Domingo, 21 de julio de 2013 | Hoy
Por Claudio Kleiman
Escuchar Vasos y Besos es remontarse instantáneamente a los agitados días del ’83, las elecciones, el regreso de la democracia, la alegría y la fiesta, la aceleración, la esperanza, la sensación de alivio y de cierta incredulidad ante la perspectiva de clausurar definitivamente el reino del terror impuesto por la dictadura militar.
En ese disco todo es fiesta, bailar, empujar para adelante, no se desesperen, libertad, vamos al ruedo. Silbatos, percusiones, ritmos latinos, funk, sintonía americana. Vasos y Besos fue el pico creativo de Los Abuelos de la Nada, el álbum que mejor los representaba como banda, que cristalizó en el estudio la carrera ascendente que venían forjando – superando el rechazo inicial de cierto público ante el desprejuicio y libertad escénica de Miguel Abuelo–, hasta erigirse en una de las agrupaciones más exitosas de la época,
El bajista y compositor Cachorro López recordaba a este cronista –en ocasión de la reedición de Vasos y Besos realizada en 2002 por Página/12– las circunstancias de la grabación: “Fue un momento increíblemente feliz. Ya éramos un grupo grande, y como había cinco compositores nos dábamos el lujo de descartar un montón y usar solamente las mejores ideas. La grabación del segundo disco fue un momento mágico y armónico entre todos no-sotros: tengo el recuerdo de juntarnos a cantar los coros en un ambiente de alegría salvaje”.
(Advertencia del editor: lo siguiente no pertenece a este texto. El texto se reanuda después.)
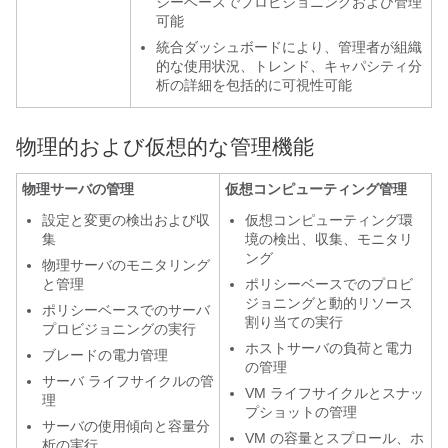
シーベースでプロビジョニングおよび管理
可能
統合ダッシュボードにより、管理者が組織
的な使用状況、トレンド、キャパシティ分
析の詳細を包括的に可視性可能
物理的および仮想的な管理機能
物理サーバの管理
仮想コンピューティング管理
設定と変更の検出および収
仮想コンピューティング環
集
境の検出、収集、モニタリ
ング
物理サーバのモニタリング
と管理
ポリシーベースでのプロビ
ジョニングと動的リソース
ポリシーベースでのサーバ
割り当ての実行
プロビジョニングの実行
ホストサーバの負荷と電力
ブレードの電力管理
の管理
サーバ ライフサイクルの管
VM ライフサイクルとスナッ
理
プショットの管理
サーバの使用傾向と容量分
VM の容量とスプロール、ホ
析の実行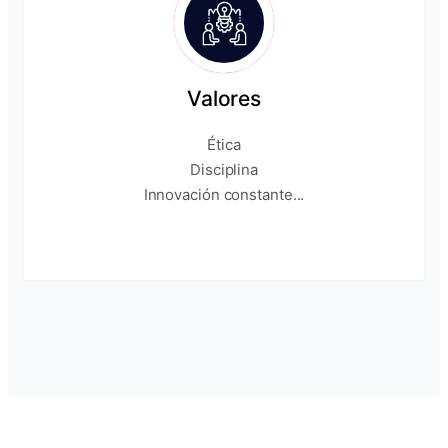
Valores
Ética
Disciplina
Innovación constante...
Entre la dicotomía de una figura legendaria como Miguel Abuelo y un joven y ascendente Andrés Calamaro, proveedor de hits como “Mil Horas”, los Abuelos también tenían un “arma secreta”: Daniel Melingo, quien en aquellos afiebrados días de 1983, integra al mismo tiempo Los Abuelos y Los Twist, participando de Vasos y besos y La dicha en movimiento, y por si eso fuera poco, forma parte de la banda de Charly García que presentó Clics modernos al año siguiente.
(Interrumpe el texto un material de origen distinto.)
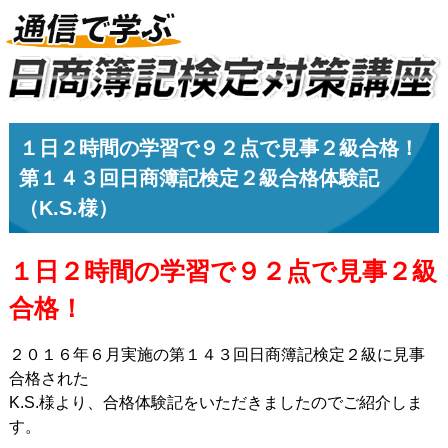
１日２時間の学習で９２点で見事２級合格！
第１４３回日商簿記検定２級合格体験記
（K.S.様）
１日２時間の学習で９２点で見事２級
合格！
２０１６年６月実施の第１４３回日商簿記検定２級に見事
合格された
K.S.様より、合格体験記をいただきましたのでご紹介しま
す。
Uno de mis recuerdos favoritos del período tiene que ver con él, y un tema que se convertiría en un verdadero símbolo. En esos días, tanto Daniel como yo solíamos visitar a nuestro común amigo el “Negro” Horacio Fontova, en su departamento del Edificio Marconetti, una casa tomada ubicada enfrente del parque Lezama donde el músico y dibujante convivía con su pareja de entonces, Casandra.
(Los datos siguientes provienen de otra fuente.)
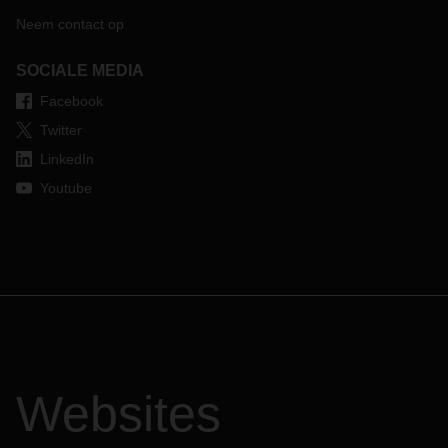
Neem contact op
SOCIALE MEDIA
Facebook
Twitter
LinkedIn
Youtube
Websites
Allí, en la desvencijada guitarra criolla del Negro escuché por primera vez a Melingo cantar tímidamente un tema nuevo que había compuesto, con ritmo de reggae y una melodía contagiosa. Se trataba de “Chala-Man”, una ingeniosa y apenas disimulada oda a la marihuana, que en poco tiempo se convirtió en una especie de himno de entrecasa. Cada vez que nos veíamos allí, surgía la requisitoria para que Daniel interpretara “Chala-Man”. Tan convencido estaba de su potencial, que recuerdo ir a preguntarle a Miguel, con quien también tenía una relación de amistad, si no pensaba incluirla en el próximo disco de Los Abuelos (hay que recordar que la banda tenía cuatro compositores de peso como Calamaro, Bazterrica, Cachorro y el propio Abuelo, y que en el primer disco no habían incluido ningún tema de Melingo). Y recuerdo mi alegría cuando Miguel me dijo, con una actitud entre paternal y canchera, –que también demostraba su instinto para detectar una gran canción y un posible hit–, que no sólo la iban a incluir, sino que había decidido concederle a Melingo su primer “lead vocal” dentro de la banda.
Con la salida del disco, “Chala-Man” se convirtió en un himno casi instantáneamente, y hacia fines de ese año Melingo abandonó Los Abuelos, imposibilitado de cumplir con todos los compromisos que le demandaba su participación en tantos proyectos exitosos.